### PROBLEM DESCRIPTION
Transcribe, exactly and without pictures, the lines below from the line with "Φύσης (της Ελένης Σβορώνου)" to the line with "zawiera 23% VAT, bez kosztów dostawy", both ends included, and no others.

[[ THE INPUT, beginning ]]

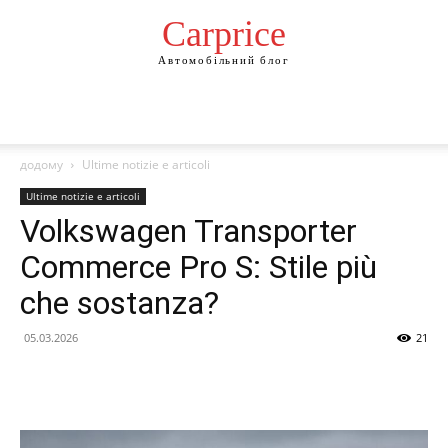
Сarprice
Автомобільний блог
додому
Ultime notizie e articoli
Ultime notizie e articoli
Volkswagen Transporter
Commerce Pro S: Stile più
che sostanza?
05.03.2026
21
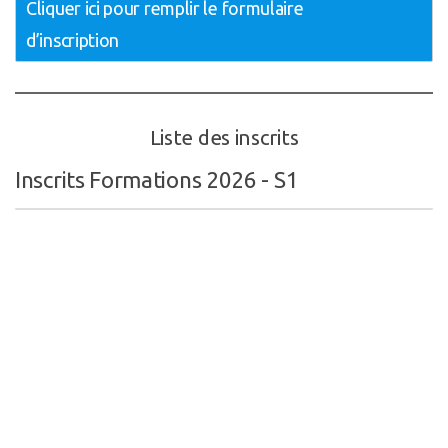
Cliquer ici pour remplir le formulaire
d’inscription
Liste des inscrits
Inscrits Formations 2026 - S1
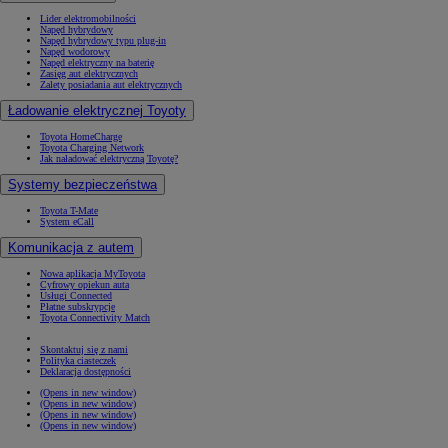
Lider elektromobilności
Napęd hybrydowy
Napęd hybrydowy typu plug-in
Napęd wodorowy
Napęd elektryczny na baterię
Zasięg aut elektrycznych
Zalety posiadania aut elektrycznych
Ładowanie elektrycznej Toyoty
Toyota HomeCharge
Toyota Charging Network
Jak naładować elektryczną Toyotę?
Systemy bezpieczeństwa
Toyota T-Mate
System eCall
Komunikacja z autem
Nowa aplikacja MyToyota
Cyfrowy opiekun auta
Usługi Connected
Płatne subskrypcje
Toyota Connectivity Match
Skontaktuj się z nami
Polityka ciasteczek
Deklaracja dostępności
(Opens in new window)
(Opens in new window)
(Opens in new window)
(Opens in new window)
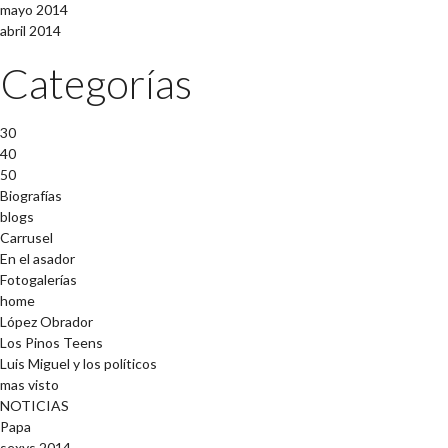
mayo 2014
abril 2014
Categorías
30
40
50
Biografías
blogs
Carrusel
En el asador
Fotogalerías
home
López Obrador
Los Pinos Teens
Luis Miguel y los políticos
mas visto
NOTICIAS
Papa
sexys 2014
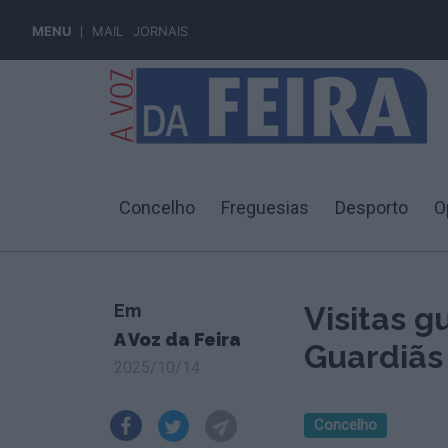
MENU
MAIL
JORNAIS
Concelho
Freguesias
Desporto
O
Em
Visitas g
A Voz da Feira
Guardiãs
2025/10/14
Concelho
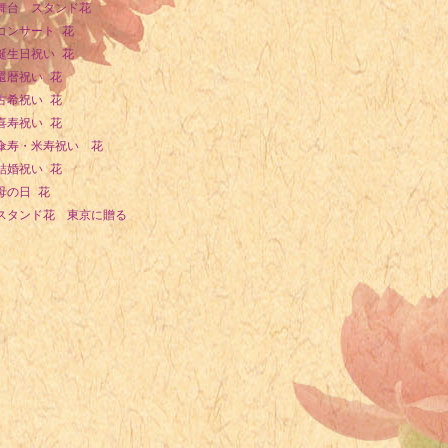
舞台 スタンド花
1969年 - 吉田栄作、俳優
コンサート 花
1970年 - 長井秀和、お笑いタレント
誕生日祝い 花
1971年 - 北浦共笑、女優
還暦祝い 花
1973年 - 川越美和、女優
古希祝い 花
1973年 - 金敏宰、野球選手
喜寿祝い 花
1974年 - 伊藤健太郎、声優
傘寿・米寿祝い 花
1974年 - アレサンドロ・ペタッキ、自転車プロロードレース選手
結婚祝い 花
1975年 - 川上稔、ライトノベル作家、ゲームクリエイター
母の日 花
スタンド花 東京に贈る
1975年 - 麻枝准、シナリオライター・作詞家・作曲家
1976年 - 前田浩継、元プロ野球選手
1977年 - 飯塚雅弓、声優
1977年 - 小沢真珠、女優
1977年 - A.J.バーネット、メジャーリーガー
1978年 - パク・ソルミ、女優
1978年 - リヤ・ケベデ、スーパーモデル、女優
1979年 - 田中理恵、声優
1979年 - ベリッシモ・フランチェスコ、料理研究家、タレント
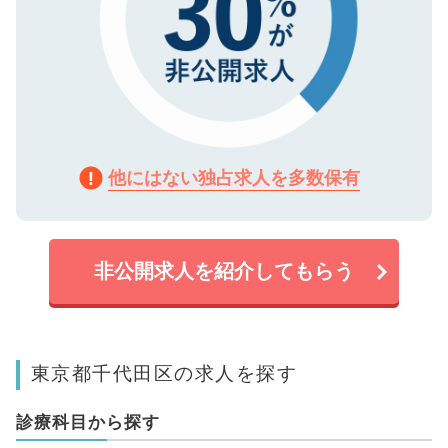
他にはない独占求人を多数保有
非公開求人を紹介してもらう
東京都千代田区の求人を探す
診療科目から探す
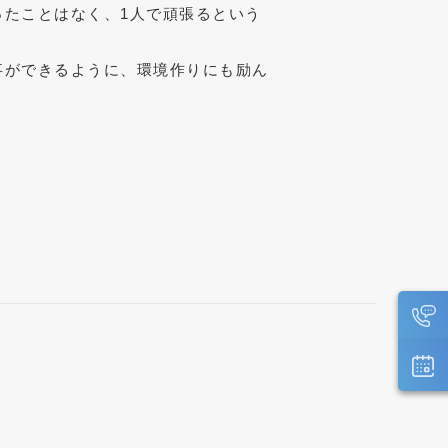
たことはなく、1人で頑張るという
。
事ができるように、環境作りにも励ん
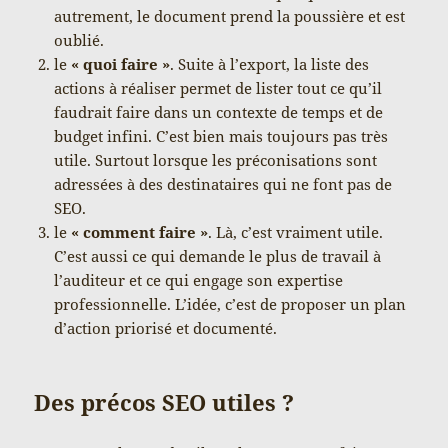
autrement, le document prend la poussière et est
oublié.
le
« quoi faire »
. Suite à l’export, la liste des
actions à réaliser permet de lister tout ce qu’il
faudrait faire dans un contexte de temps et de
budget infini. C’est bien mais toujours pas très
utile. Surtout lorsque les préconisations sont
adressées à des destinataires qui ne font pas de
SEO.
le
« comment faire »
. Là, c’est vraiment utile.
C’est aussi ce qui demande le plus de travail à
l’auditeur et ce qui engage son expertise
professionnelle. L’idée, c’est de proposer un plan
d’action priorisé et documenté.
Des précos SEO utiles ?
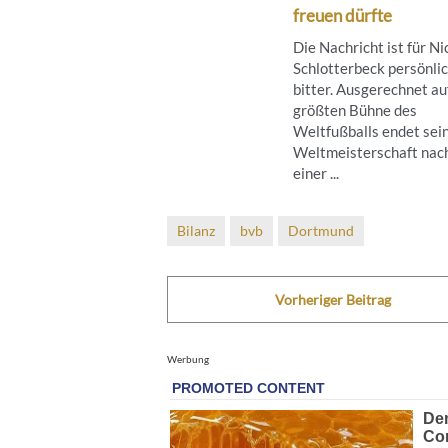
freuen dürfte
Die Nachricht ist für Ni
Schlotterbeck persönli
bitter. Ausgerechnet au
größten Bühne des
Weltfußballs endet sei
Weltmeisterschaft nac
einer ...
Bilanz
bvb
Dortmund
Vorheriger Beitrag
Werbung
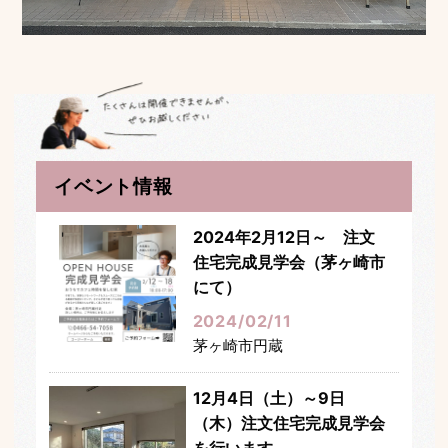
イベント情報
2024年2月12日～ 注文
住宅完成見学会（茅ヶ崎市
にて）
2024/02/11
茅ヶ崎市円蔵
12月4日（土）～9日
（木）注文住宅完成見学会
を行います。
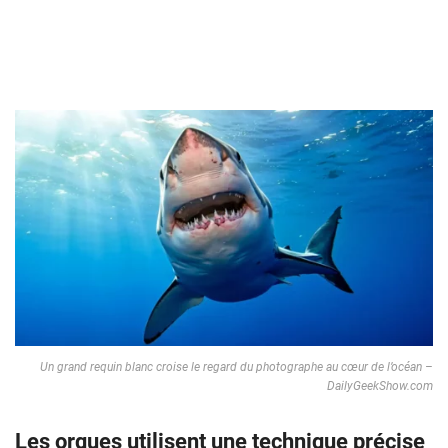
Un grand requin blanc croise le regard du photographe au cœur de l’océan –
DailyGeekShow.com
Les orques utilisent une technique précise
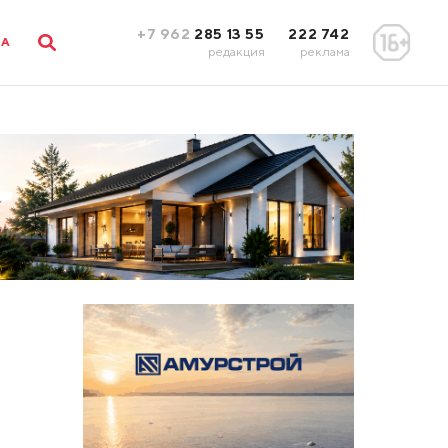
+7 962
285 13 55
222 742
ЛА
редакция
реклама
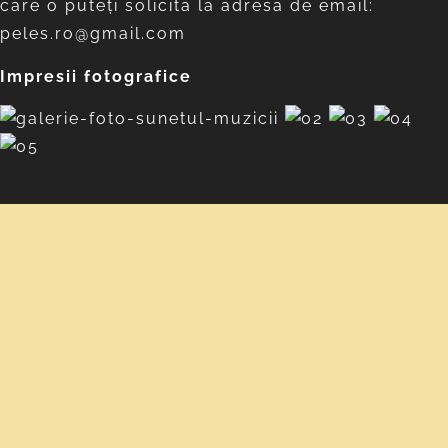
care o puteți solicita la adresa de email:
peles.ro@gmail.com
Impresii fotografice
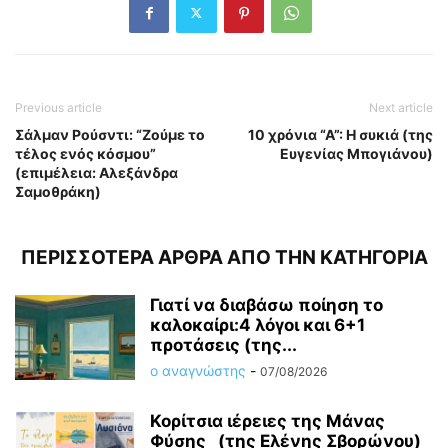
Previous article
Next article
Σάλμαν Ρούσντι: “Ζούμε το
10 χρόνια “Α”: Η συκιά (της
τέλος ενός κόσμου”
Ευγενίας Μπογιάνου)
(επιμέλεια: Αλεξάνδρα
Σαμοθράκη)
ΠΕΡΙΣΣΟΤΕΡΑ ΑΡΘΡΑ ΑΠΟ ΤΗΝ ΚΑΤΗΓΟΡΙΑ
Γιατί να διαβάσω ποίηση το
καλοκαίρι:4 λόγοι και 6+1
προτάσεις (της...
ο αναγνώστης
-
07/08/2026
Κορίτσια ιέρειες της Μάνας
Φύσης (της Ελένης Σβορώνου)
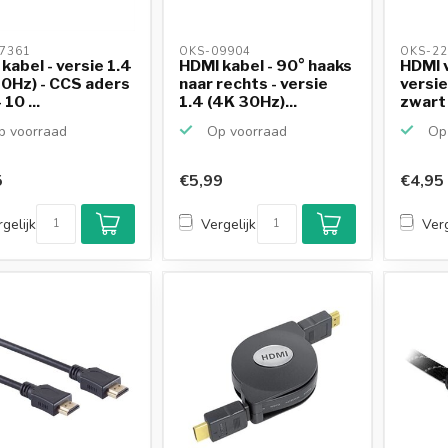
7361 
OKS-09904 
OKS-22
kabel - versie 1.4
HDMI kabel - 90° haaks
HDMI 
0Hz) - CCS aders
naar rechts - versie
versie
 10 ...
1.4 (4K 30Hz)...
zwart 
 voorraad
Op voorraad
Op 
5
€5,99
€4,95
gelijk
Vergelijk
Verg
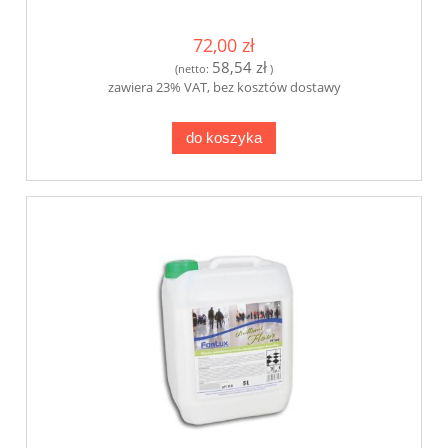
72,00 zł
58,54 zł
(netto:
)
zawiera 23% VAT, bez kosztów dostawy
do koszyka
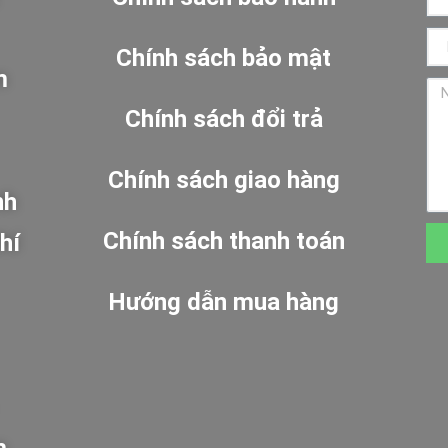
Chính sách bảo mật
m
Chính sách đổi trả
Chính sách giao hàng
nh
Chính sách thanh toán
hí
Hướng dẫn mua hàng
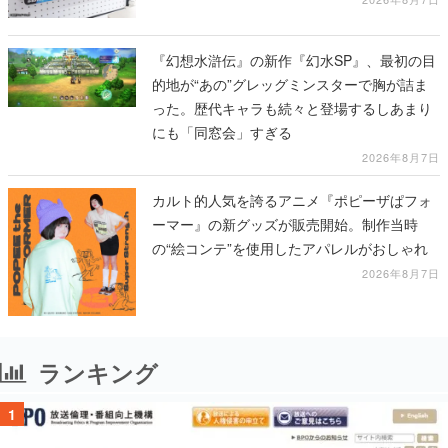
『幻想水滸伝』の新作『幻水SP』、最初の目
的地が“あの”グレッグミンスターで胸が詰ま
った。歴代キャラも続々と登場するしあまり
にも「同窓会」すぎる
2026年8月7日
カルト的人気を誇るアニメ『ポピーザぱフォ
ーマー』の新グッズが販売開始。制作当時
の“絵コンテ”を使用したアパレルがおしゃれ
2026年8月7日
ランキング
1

[[ THE INPUT, end ]]

### EXERCISE OUTPUT
Φύσης (της Ελένης Σβορώνου)
7361 
OKS-09904 
OKS-22
kabel - versie 1.4
HDMI kabel - 90° haaks
HDMI 
0Hz) - CCS aders
naar rechts - versie
versie
 10 ...
1.4 (4K 30Hz)...
zwart 
 voorraad
Op voorraad
Op 
5
€5,99
€4,95
gelijk
Vergelijk
Verg
72,00 zł
58,54 zł
(netto:
)
zawiera 23% VAT, bez kosztów dostawy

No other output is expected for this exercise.